Now that Aeromexico has six weekly nonstop flights between New Orleans and Mexico City, will leisure travel south of the border see a significant increase?
Jim Pratt, with Eagle Travel, doesn't see much of a benefit for local travel agents or tourists. "The aircraft, maximum, can hold fifty people and it goes down there six days a week. So I don't think that that's set up to be a leisure instigator."
"I see this flight as a commercial success...a business success," says Pratt. He sees American businessmen using the flights to conduct business. And, he envisions Mexican businessmen doing the same here...or, perhaps residents coming here for medical treatment.
Listen to Don Ames' conversation with Pratt:
Pratt acknowledges there will be some leisure travelers who'll fly to Mexico City. "But it's certainly not going to exist on the scale that people flock to Cancun or Cozumel or Belize or places like that," says Pratt. A trip to the Caribbean is around $800 per ticket whereas Mexico City is in the $500 per ticket range.

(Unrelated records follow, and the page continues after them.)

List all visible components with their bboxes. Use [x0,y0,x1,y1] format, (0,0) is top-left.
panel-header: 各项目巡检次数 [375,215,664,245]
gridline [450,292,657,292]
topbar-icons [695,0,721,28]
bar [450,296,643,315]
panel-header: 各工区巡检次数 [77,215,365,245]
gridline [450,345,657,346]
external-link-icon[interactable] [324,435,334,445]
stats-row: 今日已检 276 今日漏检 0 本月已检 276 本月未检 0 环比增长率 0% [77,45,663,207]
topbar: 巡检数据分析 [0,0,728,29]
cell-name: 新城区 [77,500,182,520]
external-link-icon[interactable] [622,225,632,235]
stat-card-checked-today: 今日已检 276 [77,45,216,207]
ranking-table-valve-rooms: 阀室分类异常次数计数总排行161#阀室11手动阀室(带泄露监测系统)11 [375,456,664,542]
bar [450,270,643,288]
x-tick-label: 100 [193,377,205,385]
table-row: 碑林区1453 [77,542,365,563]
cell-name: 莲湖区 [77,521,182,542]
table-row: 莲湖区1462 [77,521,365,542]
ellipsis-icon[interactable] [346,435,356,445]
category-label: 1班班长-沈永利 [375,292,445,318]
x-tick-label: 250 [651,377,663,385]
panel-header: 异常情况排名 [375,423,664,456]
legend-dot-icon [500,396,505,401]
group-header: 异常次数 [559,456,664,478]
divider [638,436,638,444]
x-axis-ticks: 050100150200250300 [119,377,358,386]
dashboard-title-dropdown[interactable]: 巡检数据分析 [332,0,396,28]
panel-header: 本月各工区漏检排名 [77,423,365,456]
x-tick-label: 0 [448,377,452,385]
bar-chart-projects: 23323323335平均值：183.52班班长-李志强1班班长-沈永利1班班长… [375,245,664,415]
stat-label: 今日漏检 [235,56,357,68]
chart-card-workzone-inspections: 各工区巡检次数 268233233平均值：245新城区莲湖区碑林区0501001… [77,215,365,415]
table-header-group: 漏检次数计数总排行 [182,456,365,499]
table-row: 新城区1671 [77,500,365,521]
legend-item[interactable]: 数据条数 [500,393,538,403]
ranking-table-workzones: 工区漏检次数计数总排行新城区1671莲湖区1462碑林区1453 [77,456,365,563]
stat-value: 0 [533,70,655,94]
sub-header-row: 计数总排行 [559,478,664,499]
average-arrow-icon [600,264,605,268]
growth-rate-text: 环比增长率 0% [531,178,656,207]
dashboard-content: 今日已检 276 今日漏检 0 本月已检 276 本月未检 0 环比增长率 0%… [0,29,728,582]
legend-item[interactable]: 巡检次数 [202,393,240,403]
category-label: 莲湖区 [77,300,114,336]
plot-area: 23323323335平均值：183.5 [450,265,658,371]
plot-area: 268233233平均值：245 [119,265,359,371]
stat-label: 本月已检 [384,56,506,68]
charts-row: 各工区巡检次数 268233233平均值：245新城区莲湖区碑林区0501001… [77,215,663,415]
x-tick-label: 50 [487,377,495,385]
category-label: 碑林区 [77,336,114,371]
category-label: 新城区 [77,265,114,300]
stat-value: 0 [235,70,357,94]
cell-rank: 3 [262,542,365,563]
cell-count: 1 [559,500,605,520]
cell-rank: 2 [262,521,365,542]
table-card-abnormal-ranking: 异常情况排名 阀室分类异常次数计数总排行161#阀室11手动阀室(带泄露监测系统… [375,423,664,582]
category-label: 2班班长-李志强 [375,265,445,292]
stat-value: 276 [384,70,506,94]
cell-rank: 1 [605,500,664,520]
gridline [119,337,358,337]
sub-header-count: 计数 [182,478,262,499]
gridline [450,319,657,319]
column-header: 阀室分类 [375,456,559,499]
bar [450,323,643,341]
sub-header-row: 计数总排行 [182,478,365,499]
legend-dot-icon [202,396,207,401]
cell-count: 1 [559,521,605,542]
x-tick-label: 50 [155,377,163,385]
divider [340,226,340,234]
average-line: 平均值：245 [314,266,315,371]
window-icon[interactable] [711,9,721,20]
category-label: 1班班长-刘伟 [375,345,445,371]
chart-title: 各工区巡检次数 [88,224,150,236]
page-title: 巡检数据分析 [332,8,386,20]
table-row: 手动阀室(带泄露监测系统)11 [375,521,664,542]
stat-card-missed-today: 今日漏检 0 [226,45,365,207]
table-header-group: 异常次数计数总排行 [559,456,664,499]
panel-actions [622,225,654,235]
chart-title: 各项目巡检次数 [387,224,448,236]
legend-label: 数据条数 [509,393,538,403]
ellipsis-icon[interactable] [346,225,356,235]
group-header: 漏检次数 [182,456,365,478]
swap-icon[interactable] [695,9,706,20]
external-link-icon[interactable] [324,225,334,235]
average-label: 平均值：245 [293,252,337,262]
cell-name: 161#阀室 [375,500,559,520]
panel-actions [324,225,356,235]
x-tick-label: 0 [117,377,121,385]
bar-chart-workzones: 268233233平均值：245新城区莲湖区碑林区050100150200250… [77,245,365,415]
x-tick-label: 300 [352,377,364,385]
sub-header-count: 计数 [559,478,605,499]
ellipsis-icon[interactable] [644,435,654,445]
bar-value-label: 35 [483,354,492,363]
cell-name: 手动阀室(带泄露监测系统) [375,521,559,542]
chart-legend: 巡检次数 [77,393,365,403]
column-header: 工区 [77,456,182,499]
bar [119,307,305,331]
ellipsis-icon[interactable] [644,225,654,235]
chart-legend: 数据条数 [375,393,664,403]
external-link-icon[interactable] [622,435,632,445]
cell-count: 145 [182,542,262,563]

However, he feels that business may grow if the flights prove popular. He'd like to see a change in the itinerary and have the flights continue to Cabo San Lucas, rather than Honduras.
Southeastern Louisiana has the fastest growing Hispanic population in the United States, with almost 250,000 Latino residents including more than 80,000 Hondurans.
The two-hour direct flights to Mexico City in the center of the country may open up travel to cities on the west coast of Mexico. A trip to Puerto Vallarta on Mexico's Pacific coast may be cheaper than it would have been without a direct flight to Mexico City.
Aeromexico is New Orleans' first international flight service since Hurricane Katrina in 2005, but is no stranger, having operated here years ago.